Your argument against deriving meaning from statistics completely ignores that the brain also works this way.

> Have you heard of information theory?

> Your argument against deriving meaning from statistics completely ignores that the brain also works this way.

The brain is not predicting it's compressing.

> The brain is not predicting it's compressing

Compression requires prediction, therefore your brain requires prediction.

Some form of prediction being used by the higher-level neurons doesn't make the brain a prediction engine.
The current prevailing theory in neuroscience is in fact the brain is a prediction engine.
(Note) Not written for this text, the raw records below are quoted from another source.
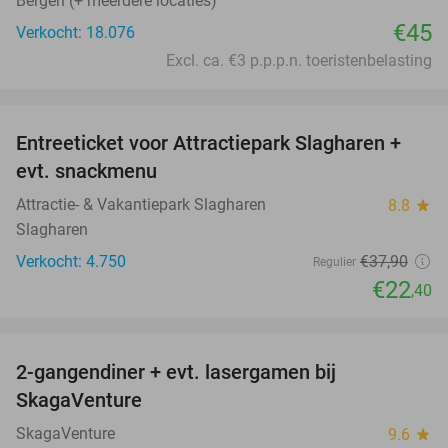
Bergen (+ meerdere locaties)
€45
Verkocht: 18.076
Excl. ca. €3 p.p.p.n. toeristenbelasting
favorite_border
Entreeticket voor Attractiepark Slagharen +
41%
evt. snackmenu
Attractie- & Vakantiepark Slagharen
8.8
star
Slagharen
Verkocht: 4.750
€37
,90
Regulier
€22
,40
favorite_border
2-gangendiner + evt. lasergamen bij
35%
SkagaVenture
SkagaVenture
9.6
star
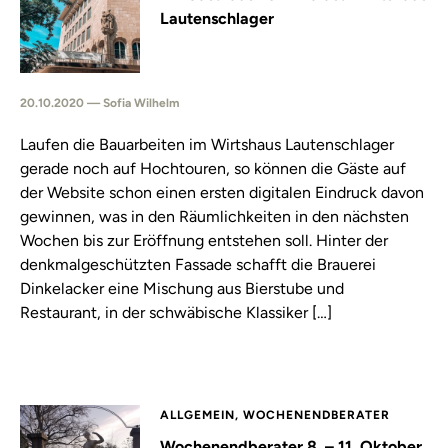
Lautenschlager
20.10.2020 — Sofia Wilhelm
Laufen die Bauarbeiten im Wirtshaus Lautenschlager
gerade noch auf Hochtouren, so können die Gäste auf
der Website schon einen ersten digitalen Eindruck davon
gewinnen, was in den Räumlichkeiten in den nächsten
Wochen bis zur Eröffnung entstehen soll. Hinter der
denkmalgeschützten Fassade schafft die Brauerei
Dinkelacker eine Mischung aus Bierstube und
Restaurant, in der schwäbische Klassiker […]
ALLGEMEIN, WOCHENENDBERATER
Wochenendberater 8. – 11. Oktober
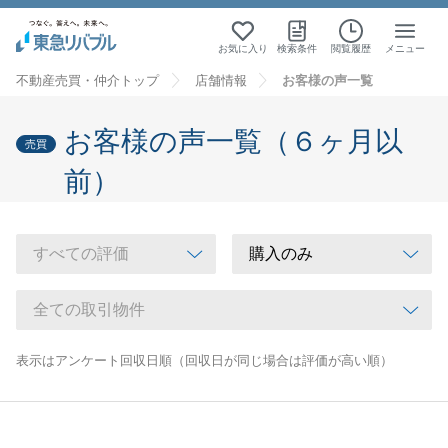
お気に入り
検索条件
閲覧履歴
メニュー
不動産売買・仲介トップ
店舗情報
お客様の声一覧
お客様の声一覧（６ヶ月以
売買
前）
表示はアンケート回収日順（回収日が同じ場合は評価が高い順）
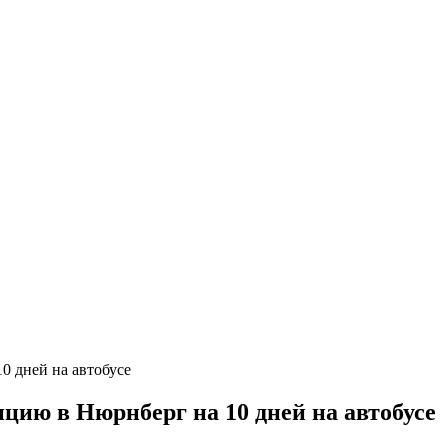
ию в Нюрнберг на 10 дней на автобусе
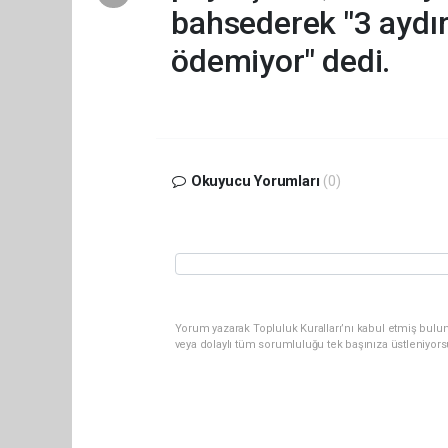
bahsederek "3 aydır 
ödemiyor" dedi.
Okuyucu Yorumları
(0)
Yorum yazarak Topluluk Kuralları’nı kabul etmiş bulun
veya dolaylı tüm sorumluluğu tek başınıza üstleniyor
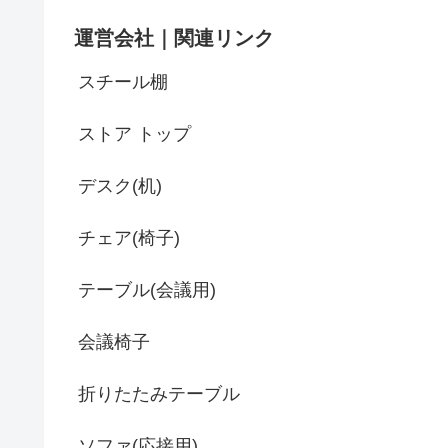
運営会社｜関連リンク
スチール棚
ストア トップ
デスク(机)
チェア(椅子)
テーブル(会議用)
会議椅子
折りたたみテーブル
ソファ(応接用)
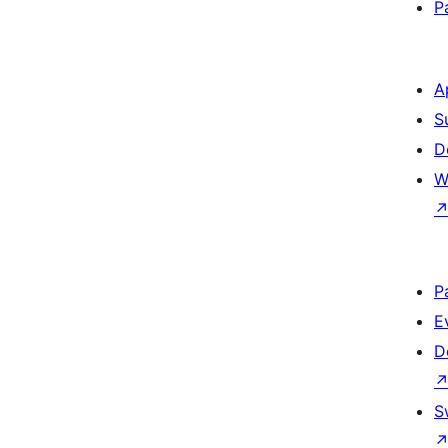
P
A
S
D
W
P
E
D
S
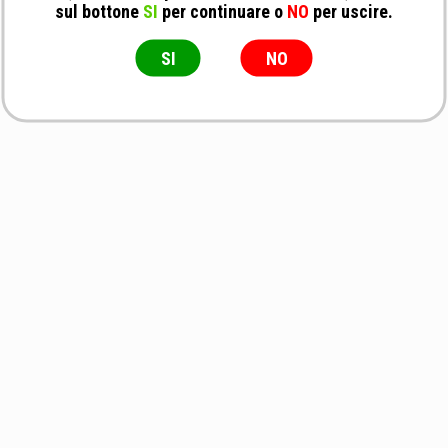
sul bottone
SI
per continuare o
NO
per uscire.
SI
NO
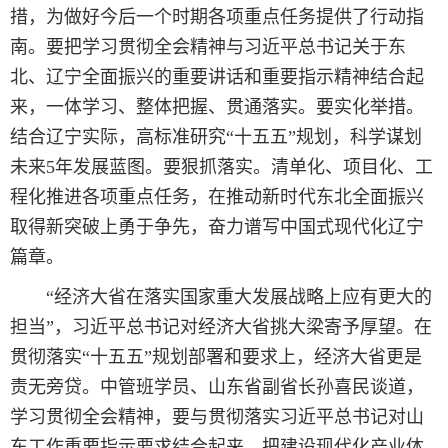
措，为做好今后一个时期各项重点任务提供了行动指
南。要把学习贯彻全会精神与习近平总书记关于东
北、辽宁全面振兴的重要讲话和重要指示精神结合起
来，一体学习、整体把握、贯通落实。要实化举措。
结合辽宁实际，高标准研究“十五五”规划，科学谋划
未来5年发展蓝图。要狠抓落实。清单化、项目化、工
程化推进各项重点任务，在推动新时代东北全面振兴
取得新突破上勇于争先，奋力谱写中国式现代化辽宁
篇章。
“经济大省在落实国家重大发展战略上应有更大的
担当”，习近平总书记对经济大省挑大梁寄予厚望。在
贯彻落实“十五五”规划部署和要求上，经济大省更是
责无旁贷。中管班学员、山东省副省长孙喜民谈道，
学习贯彻全会精神，要与贯彻落实习近平总书记对山
东工作重要指示要求结合起来。把建设现代化产业体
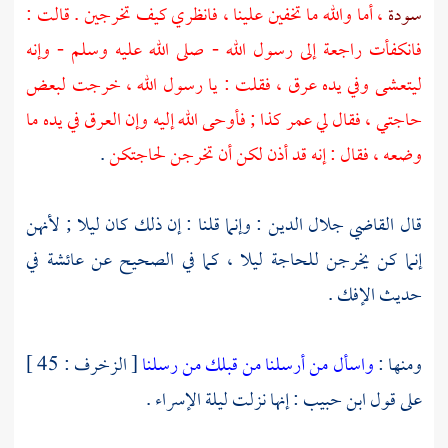
سودة
، أما والله ما تخفين علينا ، فانظري كيف تخرجين . قالت :
فانكفأت راجعة إلى رسول الله - صلى الله عليه وسلم - وإنه
ليتعشى وفي يده عرق ، فقلت : يا رسول الله ، خرجت لبعض
حاجتي ، فقال لي
عمر
كذا ; فأوحى الله إليه وإن العرق في يده ما
وضعه ، فقال : إنه قد أذن لكن أن تخرجن لحاجتكن
.
قال القاضي
جلال الدين
: وإنما قلنا : إن ذلك كان ليلا ; لأنهن
إنما كن يخرجن للحاجة ليلا ، كما في الصحيح عن
عائشة
في
حديث الإفك .
ومنها :
واسأل من أرسلنا من قبلك من رسلنا
[ الزخرف : 45 ]
على قول
ابن حبيب
: إنها نزلت ليلة الإسراء .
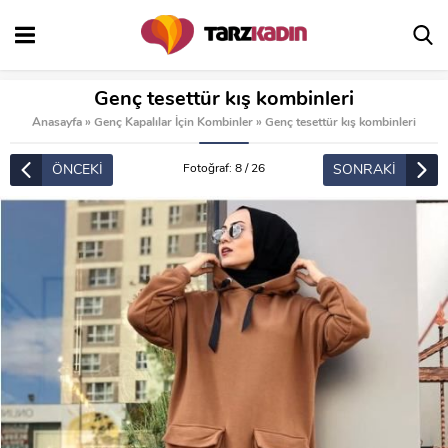
Genç tesettür kış kombinleri
Anasayfa
»
Genç Kapalılar İçin Kombinler
»
Genç tesettür kış kombinleri
ÖNCEKİ
SONRAKİ
Fotoğraf: 8 / 26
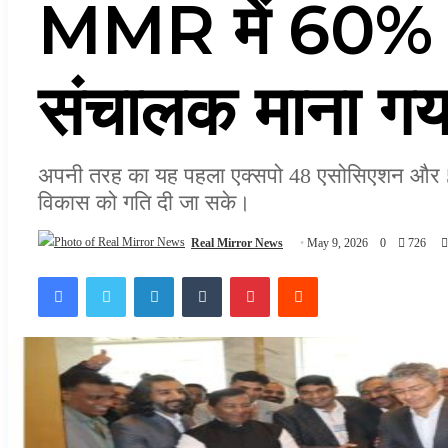
MMR में 60% रि
संचालक माना ग
अपनी तरह का यह पहला एक्सपो 48 एसोसिएशन और 50 से 
विकास को गति दी जा सके।
Real Mirror News
May 9, 2026
0
726
Facebook
Twitter
LinkedIn
Tumblr
Pinterest
Reddit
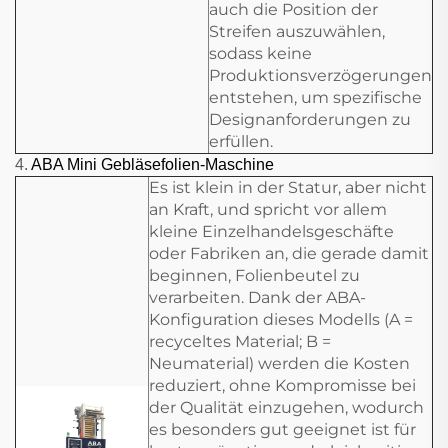
auch die Position der
Streifen auszuwählen,
sodass keine
Produktionsverzögerungen
entstehen, um spezifische
Designanforderungen zu
erfüllen.
4.
ABA Mini Gebläsefolien-Maschine
Es ist klein in der Statur, aber nicht
an Kraft, und spricht vor allem
kleine Einzelhandelsgeschäfte
oder Fabriken an, die gerade damit
beginnen, Folienbeutel zu
verarbeiten. Dank der ABA-
Konfiguration dieses Modells (A =
recyceltes Material; B =
Neumaterial) werden die Kosten
reduziert, ohne Kompromisse bei
der Qualität einzugehen, wodurch
es besonders gut geeignet ist für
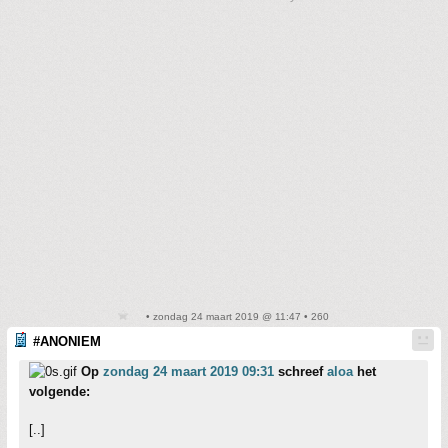
• zondag 24 maart 2019 @ 11:47 • 260
#ANONIEM
Op
zondag 24 maart 2019 09:31
schreef
aloa
het
volgende:
[..]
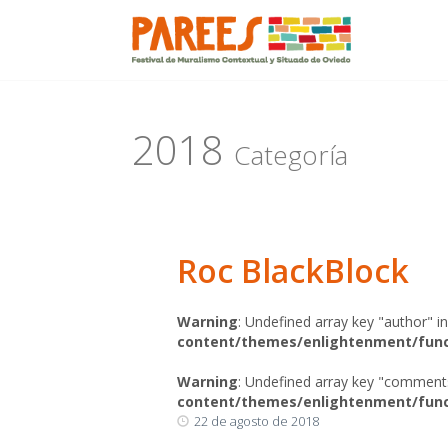
Menu
Skip
to
content
2018
Categoría
Roc BlackBlock
Warning
: Undefined array key "author" i
content/themes/enlightenment/func
Warning
: Undefined array key "comment
content/themes/enlightenment/func
22 de agosto de 2018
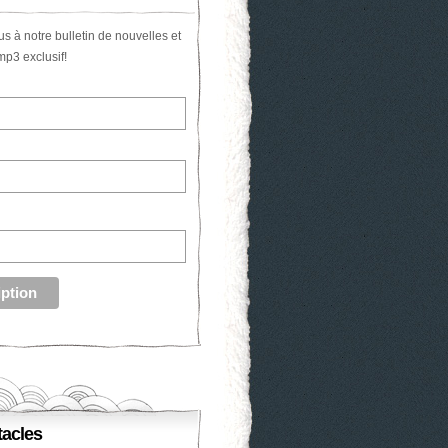
us à notre bulletin de nouvelles et
p3 exclusif!
acles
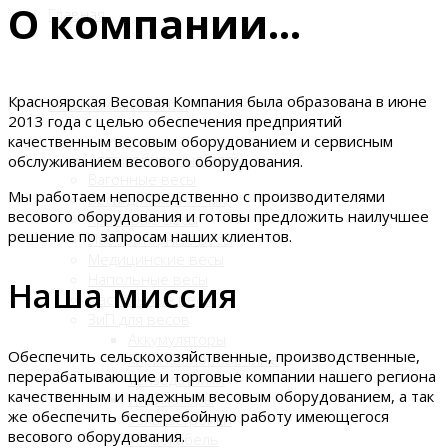
О компании...
Главная
Красноярская Весовая Компания была образована в июне
Весы и компоненты
2013 года с целью обеспечения предприятий
качественным весовым оборудованием и сервисным
Автомобильные весы
обслуживанием весового оборудования.
Вагонные весы
Мы работаем непосредственно с производителями
Весы для животных
весового оборудования и готовы предложить наилучшее
Крановые весы
решение по запросам наших клиентов.
Лабораторные весы
Медицинские весы
Напольные весы
Наша миссия
Настольные весы
ЗиП для весов
Аккумуляторы
Обеспечить сельскохозяйственные, производственные,
Гири калибровочные
перерабатывающие и торговые компании нашего региона
Тензодатчики
качественным и надежным весовым оборудованием, а так
Индикаторы
же обеспечить бесперебойную работу имеющегося
Узлы встройки
весового оборудования.
Тензокабель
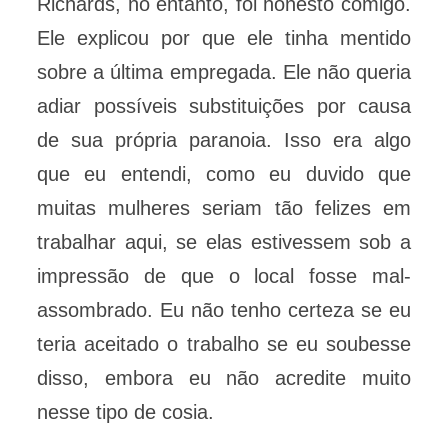
Richards, no entanto, foi honesto comigo.
Ele explicou por que ele tinha mentido
sobre a última empregada. Ele não queria
adiar possíveis substituições por causa
de sua própria paranoia. Isso era algo
que eu entendi, como eu duvido que
muitas mulheres seriam tão felizes em
trabalhar aqui, se elas estivessem sob a
impressão de que o local fosse mal-
assombrado. Eu não tenho certeza se eu
teria aceitado o trabalho se eu soubesse
disso, embora eu não acredite muito
nesse tipo de cosia.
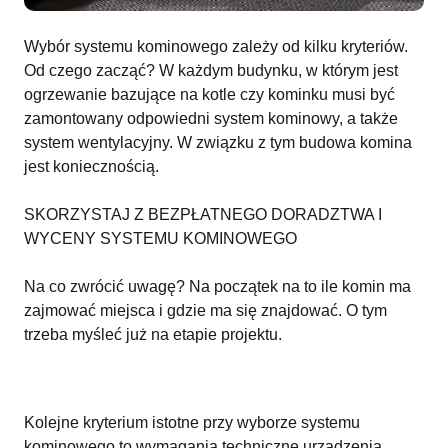
Wybór systemu kominowego zależy od kilku kryteriów.
Od czego zacząć? W każdym budynku, w którym jest
ogrzewanie bazujące na kotle czy kominku musi być
zamontowany odpowiedni system kominowy, a także
system wentylacyjny. W związku z tym budowa komina
jest koniecznością.
SKORZYSTAJ Z BEZPŁATNEGO DORADZTWA I
WYCENY SYSTEMU KOMINOWEGO
Na co zwrócić uwagę? Na początek na to ile komin ma
zajmować miejsca i gdzie ma się znajdować. O tym
trzeba myśleć już na etapie projektu.
Kolejne kryterium istotne przy wyborze systemu
kominowego to wymagania techniczne urządzenia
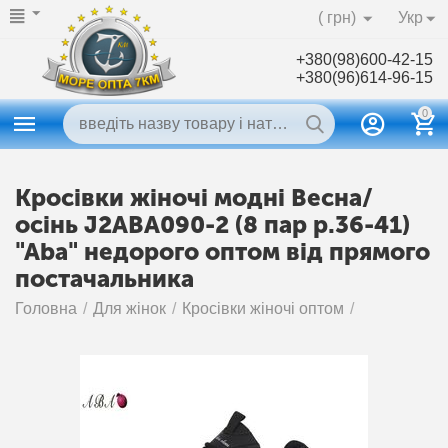
( грн)
Укр
+380(98)600-42-15
+380(96)614-96-15
0
Кросівки жіночі модні Весна/
осінь J2ABA090-2 (8 пар р.36-41)
"Aba" недорого оптом від прямого
постачальника
Головна
/
Для жінок
/
Кросівки жіночі оптом
/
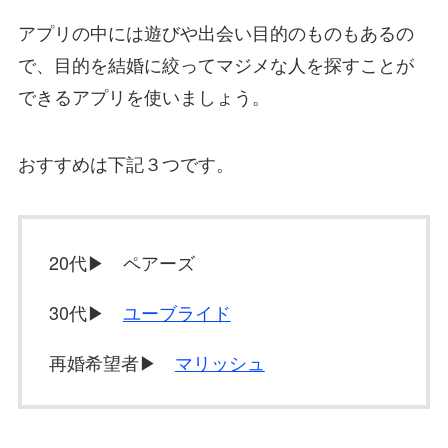
アプリの中には遊びや出会い目的のものもあるの
で、目的を結婚に絞ってマジメな人を探すことが
できるアプリを使いましょう。
おすすめは下記３つです。
20代▶ ペアーズ
30代▶
ユーブライド
再婚希望者▶
マリッシュ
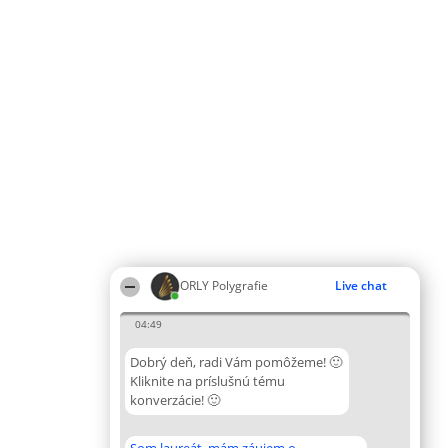
ORLY Polygrafie
Live chat
04:49
Dobrý deň, radi Vám pomôžeme! 🙂
Kliknite na príslušnú tému
konverzácie! 🙂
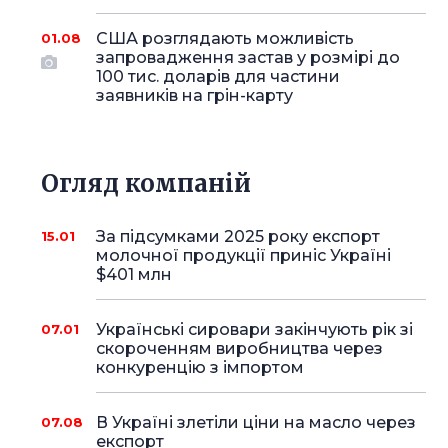
США розглядають можливість
01.08
запровадження застав у розмірі до
100 тис. доларів для частини
заявників на грін-карту
Огляд компаній
За підсумками 2025 року експорт
15.01
молочної продукції приніс Україні
$401 млн
Українські сировари закінчують рік зі
07.01
скороченням виробництва через
конкуренцію з імпортом
В Україні злетіли ціни на масло через
07.08
експорт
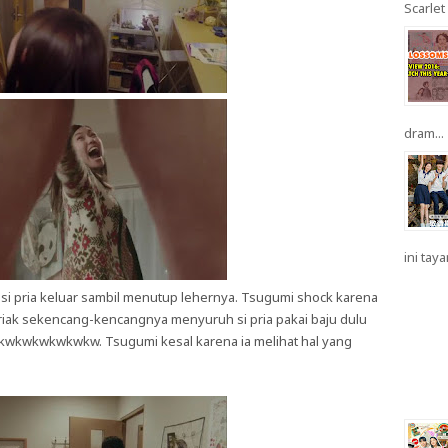
Scarlet 
dram...
ini taya
i pria keluar sambil menutup lehernya. Tsugumi shock karena
eriak sekencang-kencangnya menyuruh si pria pakai baju dulu
kwkwkwkwkwkw. Tsugumi kesal karena ia melihat hal yang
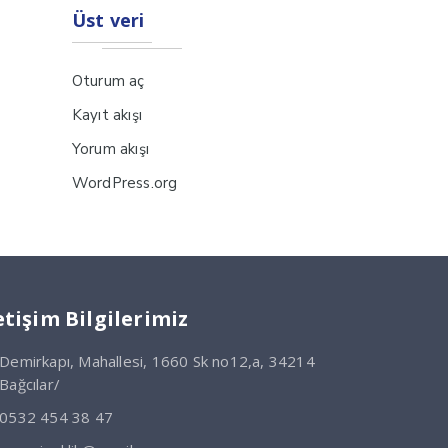
Üst veri
Oturum aç
Kayıt akışı
Yorum akışı
WordPress.org
etişim Bilgilerimiz
Demirkapı, Mahallesi, 1660 Sk no12,a, 34214
Bağcılar/
0532 454 38 47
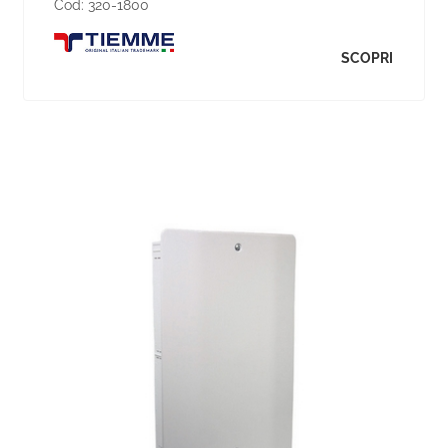
Cod:
320-1800
SCOPRI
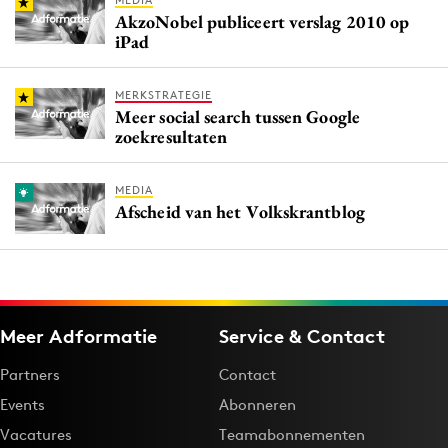
MEDIA
AkzoNobel publiceert verslag 2010 op
iPad
MERKSTRATEGIE
Meer social search tussen Google
zoekresultaten
MEDIA
Afscheid van het Volkskrantblog
Meer Adformatie
Service & Contact
Partners
Contact
Events
Abonneren
Vacatures
Teamabonnementen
https://en.m.wikipedia.org/wiki/Predictive_coding

> Epistemology 101. Statistical pattern matching has no epistemological truth beyond a correspondence of linguistic statistics. It is merely statistical

Your belief in epistemic truth is a statistical inference from your perception of apparently reliable causality. How do you ground this inductive inference?

Your attempt to appeal to epistemology 101 with a casual dismissal as "mere statistical probability" covers this deep, gaping maw. Bayesian inference reduces to classical logic when all probabilities are pinned to 0 and 1, but in what circumstances can we actually demonstrably infer absolute certainty? None that I can think of, except one's own existence.

I did not lay claim to epistemic truth. I referenced epistemology. That is, there are a plurality of epistemologies, all of which have their own epistemic truth mechanics.

So I would agree with you, entirely!

I was merely pointing out that statistical correlation alone affords no epistemological basis.

Statical pattern matching is how human brains work.